• PROBLEM STATEMENT: Return all of the following entries as written, but without the images.

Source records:
* * * *
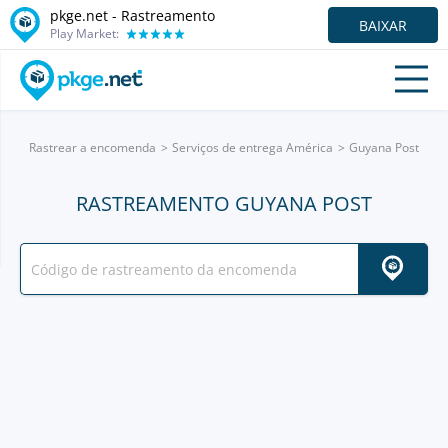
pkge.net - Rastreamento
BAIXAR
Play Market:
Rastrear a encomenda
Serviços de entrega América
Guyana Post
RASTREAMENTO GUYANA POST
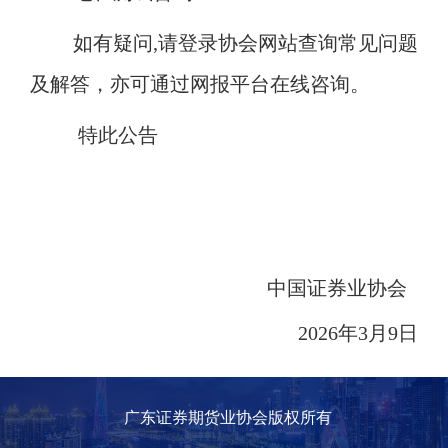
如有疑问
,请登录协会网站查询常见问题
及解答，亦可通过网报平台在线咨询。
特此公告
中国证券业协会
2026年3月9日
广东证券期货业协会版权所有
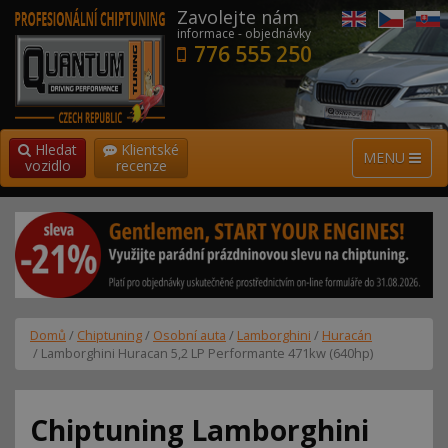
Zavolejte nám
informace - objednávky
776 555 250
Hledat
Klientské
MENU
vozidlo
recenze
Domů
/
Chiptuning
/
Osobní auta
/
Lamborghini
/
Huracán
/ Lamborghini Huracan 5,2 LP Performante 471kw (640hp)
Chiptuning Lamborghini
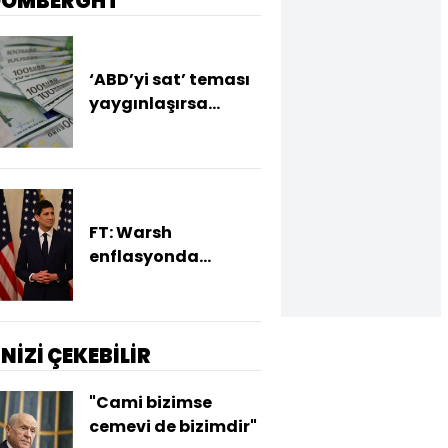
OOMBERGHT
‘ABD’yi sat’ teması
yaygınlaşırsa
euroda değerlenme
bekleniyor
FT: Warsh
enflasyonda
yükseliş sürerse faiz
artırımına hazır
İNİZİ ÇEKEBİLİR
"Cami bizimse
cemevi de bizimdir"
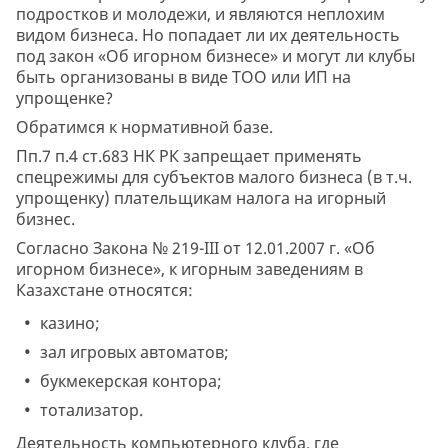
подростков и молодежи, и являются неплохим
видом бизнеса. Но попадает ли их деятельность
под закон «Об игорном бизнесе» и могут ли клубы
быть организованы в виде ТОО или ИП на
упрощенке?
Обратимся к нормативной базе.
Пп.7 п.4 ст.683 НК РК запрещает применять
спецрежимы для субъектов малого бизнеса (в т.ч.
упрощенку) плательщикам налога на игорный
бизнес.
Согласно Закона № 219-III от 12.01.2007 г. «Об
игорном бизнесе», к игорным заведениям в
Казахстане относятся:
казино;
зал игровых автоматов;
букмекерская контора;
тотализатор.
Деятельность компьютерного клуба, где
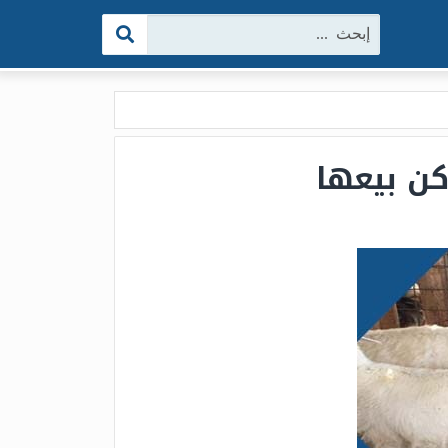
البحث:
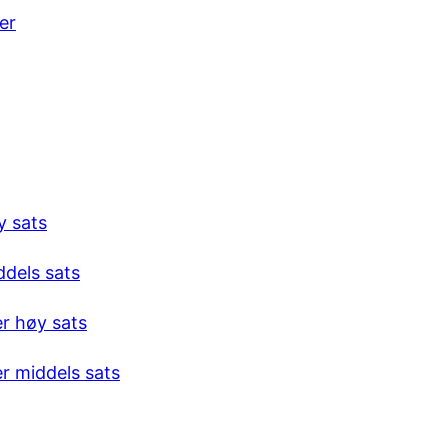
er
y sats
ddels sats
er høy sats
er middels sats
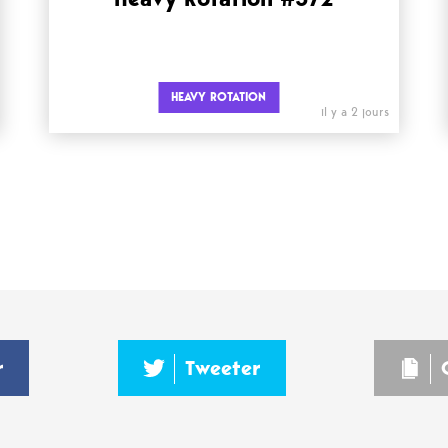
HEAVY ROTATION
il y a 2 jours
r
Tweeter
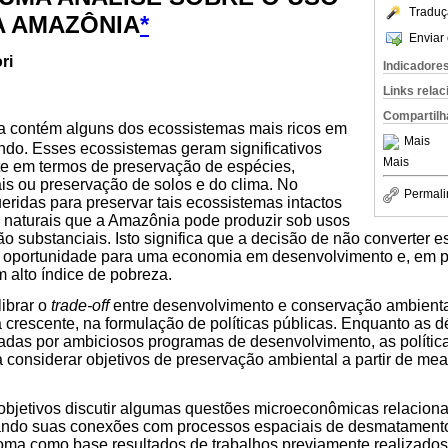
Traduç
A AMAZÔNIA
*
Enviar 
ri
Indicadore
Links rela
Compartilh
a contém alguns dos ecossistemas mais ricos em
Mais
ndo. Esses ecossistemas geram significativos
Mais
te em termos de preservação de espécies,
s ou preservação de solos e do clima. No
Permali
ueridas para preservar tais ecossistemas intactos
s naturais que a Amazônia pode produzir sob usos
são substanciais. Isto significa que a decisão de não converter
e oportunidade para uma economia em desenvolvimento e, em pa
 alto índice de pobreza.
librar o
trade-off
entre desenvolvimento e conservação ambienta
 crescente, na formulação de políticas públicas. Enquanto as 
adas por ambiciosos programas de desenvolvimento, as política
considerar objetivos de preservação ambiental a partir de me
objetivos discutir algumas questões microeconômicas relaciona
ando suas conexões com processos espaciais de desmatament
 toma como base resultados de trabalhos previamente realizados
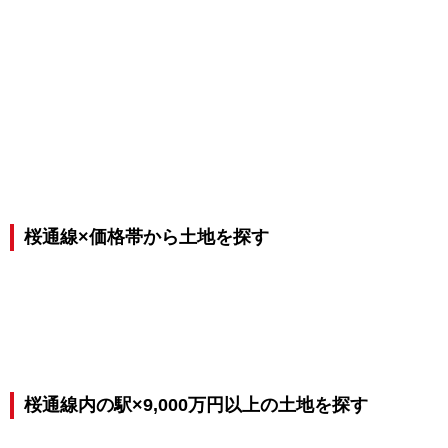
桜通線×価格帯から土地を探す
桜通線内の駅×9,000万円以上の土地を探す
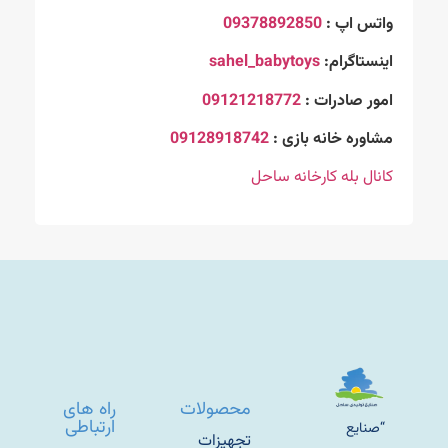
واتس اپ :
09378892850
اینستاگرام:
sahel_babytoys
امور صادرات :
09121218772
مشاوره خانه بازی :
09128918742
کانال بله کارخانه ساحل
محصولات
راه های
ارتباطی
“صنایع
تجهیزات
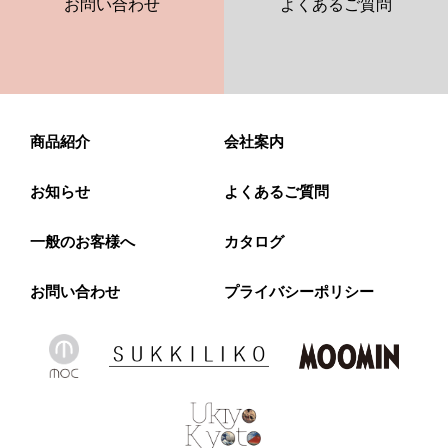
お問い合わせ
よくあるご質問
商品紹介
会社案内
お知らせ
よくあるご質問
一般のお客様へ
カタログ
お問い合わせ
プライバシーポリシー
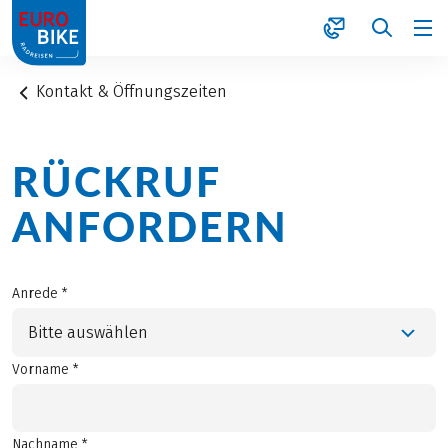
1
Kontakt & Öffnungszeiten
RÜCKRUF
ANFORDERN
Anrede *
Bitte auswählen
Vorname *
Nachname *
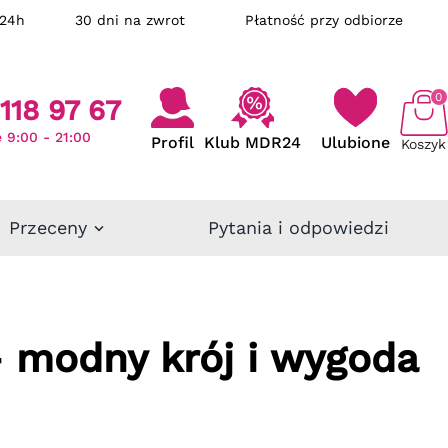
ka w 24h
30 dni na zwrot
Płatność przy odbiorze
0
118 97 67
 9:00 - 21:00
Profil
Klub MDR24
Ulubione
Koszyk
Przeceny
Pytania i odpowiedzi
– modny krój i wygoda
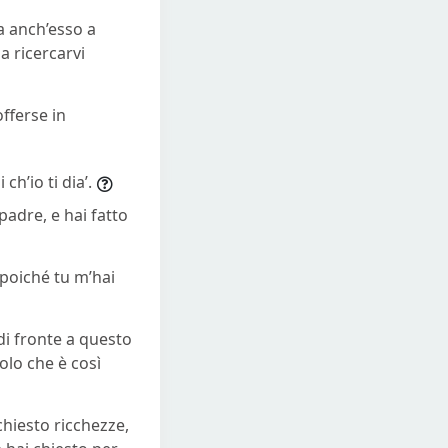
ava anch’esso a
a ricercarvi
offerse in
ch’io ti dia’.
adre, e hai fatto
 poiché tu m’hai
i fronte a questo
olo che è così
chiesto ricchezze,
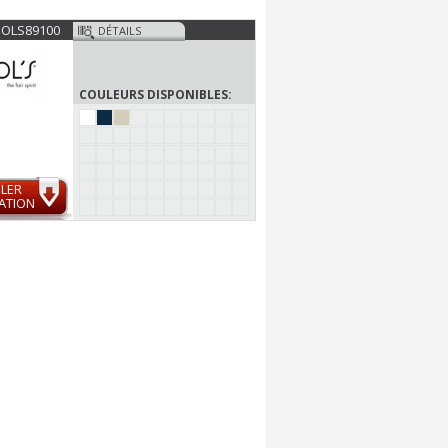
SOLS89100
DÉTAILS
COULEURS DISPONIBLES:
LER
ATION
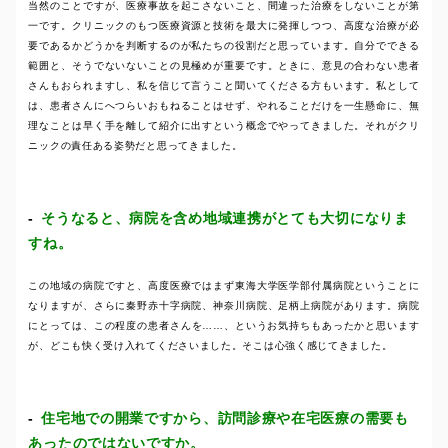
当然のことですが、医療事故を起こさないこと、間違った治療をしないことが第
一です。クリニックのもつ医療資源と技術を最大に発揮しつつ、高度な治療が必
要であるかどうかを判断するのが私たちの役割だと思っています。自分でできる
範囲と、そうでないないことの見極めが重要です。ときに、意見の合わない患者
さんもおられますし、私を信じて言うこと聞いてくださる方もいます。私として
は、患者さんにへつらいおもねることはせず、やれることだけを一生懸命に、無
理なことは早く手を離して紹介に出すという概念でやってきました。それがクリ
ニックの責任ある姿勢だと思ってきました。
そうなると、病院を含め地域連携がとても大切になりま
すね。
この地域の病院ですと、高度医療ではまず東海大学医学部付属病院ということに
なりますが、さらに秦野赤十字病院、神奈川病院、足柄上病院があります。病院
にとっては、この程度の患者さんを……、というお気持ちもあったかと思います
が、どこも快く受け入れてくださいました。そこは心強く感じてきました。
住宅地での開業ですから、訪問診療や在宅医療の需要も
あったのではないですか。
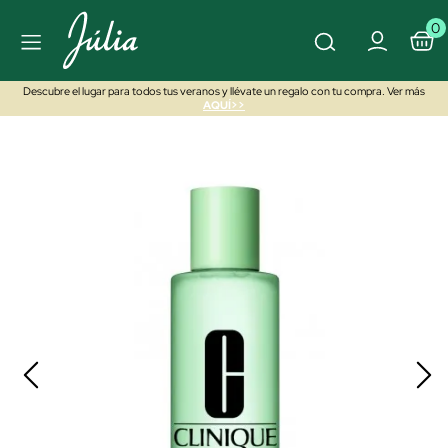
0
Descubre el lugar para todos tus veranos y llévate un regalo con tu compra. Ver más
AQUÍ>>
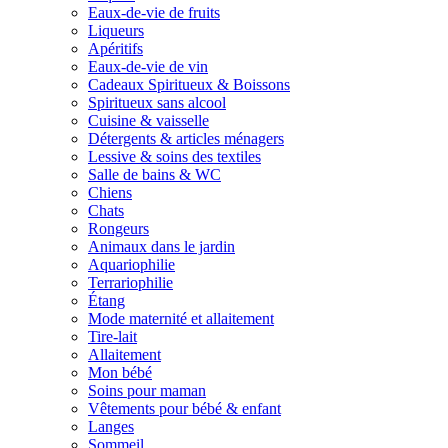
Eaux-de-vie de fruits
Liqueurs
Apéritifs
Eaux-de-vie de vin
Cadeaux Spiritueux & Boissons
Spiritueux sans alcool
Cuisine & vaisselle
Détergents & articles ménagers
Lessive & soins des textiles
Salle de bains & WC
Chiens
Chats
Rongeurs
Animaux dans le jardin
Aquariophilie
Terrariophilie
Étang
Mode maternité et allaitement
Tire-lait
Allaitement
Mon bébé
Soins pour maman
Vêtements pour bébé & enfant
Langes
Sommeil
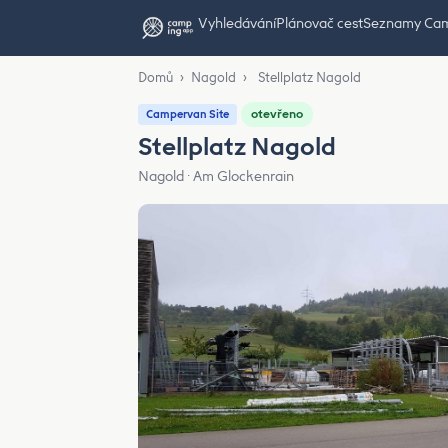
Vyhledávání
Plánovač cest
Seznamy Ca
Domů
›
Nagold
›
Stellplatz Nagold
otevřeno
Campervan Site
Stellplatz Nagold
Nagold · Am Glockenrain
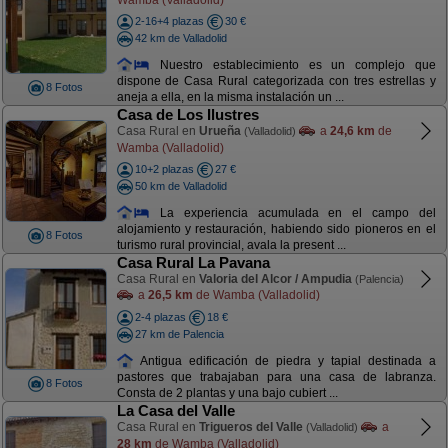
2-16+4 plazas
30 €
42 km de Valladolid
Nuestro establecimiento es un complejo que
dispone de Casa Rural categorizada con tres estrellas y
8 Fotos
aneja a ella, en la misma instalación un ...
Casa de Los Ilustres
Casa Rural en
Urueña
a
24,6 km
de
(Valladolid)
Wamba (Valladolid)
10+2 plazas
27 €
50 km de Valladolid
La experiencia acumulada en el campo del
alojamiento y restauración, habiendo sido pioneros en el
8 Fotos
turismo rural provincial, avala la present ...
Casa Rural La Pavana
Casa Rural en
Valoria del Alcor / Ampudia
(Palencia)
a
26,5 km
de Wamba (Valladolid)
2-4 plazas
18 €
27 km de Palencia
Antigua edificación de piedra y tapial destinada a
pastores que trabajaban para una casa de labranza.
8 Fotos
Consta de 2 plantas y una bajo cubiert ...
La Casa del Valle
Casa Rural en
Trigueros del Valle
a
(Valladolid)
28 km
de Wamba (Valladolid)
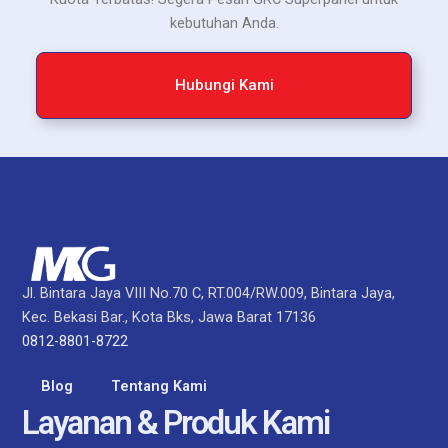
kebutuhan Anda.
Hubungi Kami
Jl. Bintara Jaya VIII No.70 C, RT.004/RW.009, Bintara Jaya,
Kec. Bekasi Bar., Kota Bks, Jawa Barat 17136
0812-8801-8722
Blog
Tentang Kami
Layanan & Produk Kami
* * * *
• TASK OUTPUT:
pkge.net - Rastreamento
BAIXAR
Play Market:
Rastrear a encomenda
Serviços de entrega América
Guyana Post
RASTREAMENTO GUYANA POST
如有疑问
,请登录协会网站查询常见问题
及解答，亦可通过网报平台在线咨询。
特此公告
中国证券业协会
2026年3月9日
广东证券期货业协会版权所有
Zavolejte nám
informace - objednávky
776 555 250
Hledat
Klientské
MENU
vozidlo
recenze
Domů
/
Chiptuning
/
Osobní auta
/
Lamborghini
/
Huracán
/ Lamborghini Huracan 5,2 LP Performante 471kw (640hp)
Chiptuning Lamborghini
OOMBERGHT
‘ABD’yi sat’ teması
yaygınlaşırsa
euroda değerlenme
bekleniyor
FT: Warsh
enflasyonda
yükseliş sürerse faiz
artırımına hazır
İNİZİ ÇEKEBİLİR
"Cami bizimse
cemevi de bizimdir"
подростков и молодежи, и являются неплохим
видом бизнеса. Но попадает ли их деятельность
под закон «Об игорном бизнесе» и могут ли клубы
быть организованы в виде ТОО или ИП на
упрощенке?
Обратимся к нормативной базе.
Пп.7 п.4 ст.683 НК РК запрещает применять
спецрежимы для субъектов малого бизнеса (в т.ч.
упрощенку) плательщикам налога на игорный
бизнес.
Согласно Закона № 219-III от 12.01.2007 г. «Об
игорном бизнесе», к игорным заведениям в
Казахстане относятся:
казино;
зал игровых автоматов;
букмекерская контора;
тотализатор.
Деятельность компьютерного клуба, где
البحث:
er
y sats
ddels sats
er høy sats
er middels sats
HEAVY ROTATION
il y a 2 jours
r
Tweeter
Traduç
A AMAZÔNIA
*
Enviar 
ri
Indicadore
Links rela
Compartilh
a contém alguns dos ecossistemas mais ricos em
Mais
ndo. Esses ecossistemas geram significativos
Mais
te em termos de preservação de espécies,
s ou preservação de solos e do clima. No
Permali
ueridas para preservar tais ecossistemas intactos
s naturais que a Amazônia pode produzir sob usos
são substanciais. Isto significa que a decisão de não converter
e oportunidade para uma economia em desenvolvimento e, em pa
 alto índice de pobreza.
librar o
trade-off
entre desenvolvimento e conservação ambienta
 crescente, na formulação de políticas públicas. Enquanto as 
adas por ambiciosos programas de desenvolvimento, as política
considerar objetivos de preservação ambiental a partir de me
objetivos discutir algumas questões microeconômicas relaciona
ando suas conexões com processos espaciais de desmatament
 toma como base resultados de trabalhos previamente realizados
桜通線×価格帯から土地を探す
桜通線内の駅×9,000万円以上の土地を探す
واتس اپ :
09378892850
اینستاگرام:
sahel_babytoys
امور صادرات :
09121218772
مشاوره خانه بازی :
09128918742
کانال بله کارخانه ساحل
محصولات
راه های
ارتباطی
“صنایع
تجهیزات
お問い合わせ
よくあるご質問
商品紹介
会社案内
お知らせ
よくあるご質問
一般のお客様へ
カタログ
お問い合わせ
プライバシーポリシー
1
Kontakt & Öffnungszeiten
RÜCKRUF
ANFORDERN
Anrede *
Bitte auswählen
Vorname *
Nachname *
ka w 24h
30 dni na zwrot
Płatność przy odbiorze
0
118 97 67
 9:00 - 21:00
Profil
Klub MDR24
Ulubione
Koszyk
Przeceny
Pytania i odpowiedzi
– modny krój i wygoda
ava anch’esso a
a ricercarvi
offerse in
ch’io ti dia’.
adre, e hai fatto
 poiché tu m’hai
i fronte a questo
olo che è così
chiesto ricchezze,
SOLS89100
DÉTAILS
COULEURS DISPONIBLES:
LER
ATION
当然のことですが、医療事故を起こさないこと、間違った治療をしないことが第
一です。クリニックのもつ医療資源と技術を最大に発揮しつつ、高度な治療が必
要であるかどうかを判断するのが私たちの役割だと思っています。自分でできる
範囲と、そうでないないことの見極めが重要です。ときに、意見の合わない患者
さんもおられますし、私を信じて言うこと聞いてくださる方もいます。私として
は、患者さんにへつらいおもねることはせず、やれることだけを一生懸命に、無
理なことは早く手を離して紹介に出すという概念でやってきました。それがクリ
ニックの責任ある姿勢だと思ってきました。
そうなると、病院を含め地域連携がとても大切になりま
すね。
この地域の病院ですと、高度医療ではまず東海大学医学部付属病院ということに
なりますが、さらに秦野赤十字病院、神奈川病院、足柄上病院があります。病院
にとっては、この程度の患者さんを……、というお気持ちもあったかと思います
が、どこも快く受け入れてくださいました。そこは心強く感じてきました。
住宅地での開業ですから、訪問診療や在宅医療の需要も
あったのではないですか。
0
Descubre el lugar para todos tus veranos y llévate un regalo con tu compra. Ver más
AQUÍ>>
Eaux-de-vie de fruits
Liqueurs
Apéritifs
Eaux-de-vie de vin
Cadeaux Spiritueux & Boissons
Spiritueux sans alcool
Cuisine & vaisselle
Détergents & articles ménagers
Lessive & soins des textiles
Salle de bains & WC
Chiens
Chats
Rongeurs
Animaux dans le jardin
Aquariophilie
Terrariophilie
Étang
Mode maternité et allaitement
Tire-lait
Allaitement
Mon bébé
Soins pour maman
Vêtements pour bébé & enfant
Langes
Sommeil
Vyhledávání
Plánovač cest
Seznamy Ca
Domů
›
Nagold
›
Stellplatz Nagold
otevřeno
Campervan Site
Stellplatz Nagold
Nagold · Am Glockenrain
2-16+4 plazas
30 €
42 km de Valladolid
Nuestro establecimiento es un complejo que
dispone de Casa Rural categorizada con tres estrellas y
8 Fotos
aneja a ella, en la misma instalación un ...
Casa de Los Ilustres
Casa Rural en
Urueña
a
24,6 km
de
(Valladolid)
Wamba (Valladolid)
10+2 plazas
27 €
50 km de Valladolid
La experiencia acumulada en el campo del
alojamiento y restauración, habiendo sido pioneros en el
8 Fotos
turismo rural provincial, avala la present ...
Casa Rural La Pavana
Casa Rural en
Valoria del Alcor / Ampudia
(Palencia)
a
26,5 km
de Wamba (Valladolid)
2-4 plazas
18 €
27 km de Palencia
Antigua edificación de piedra y tapial destinada a
pastores que trabajaban para una casa de labranza.
8 Fotos
Consta de 2 plantas y una bajo cubiert ...
La Casa del Valle
Casa Rural en
Trigueros del Valle
a
(Valladolid)
28 km
de Wamba (Valladolid)
kebutuhan Anda.
Hubungi Kami
Jl. Bintara Jaya VIII No.70 C, RT.004/RW.009, Bintara Jaya,
Kec. Bekasi Bar., Kota Bks, Jawa Barat 17136
0812-8801-8722
Blog
Tentang Kami
Layanan & Produk Kami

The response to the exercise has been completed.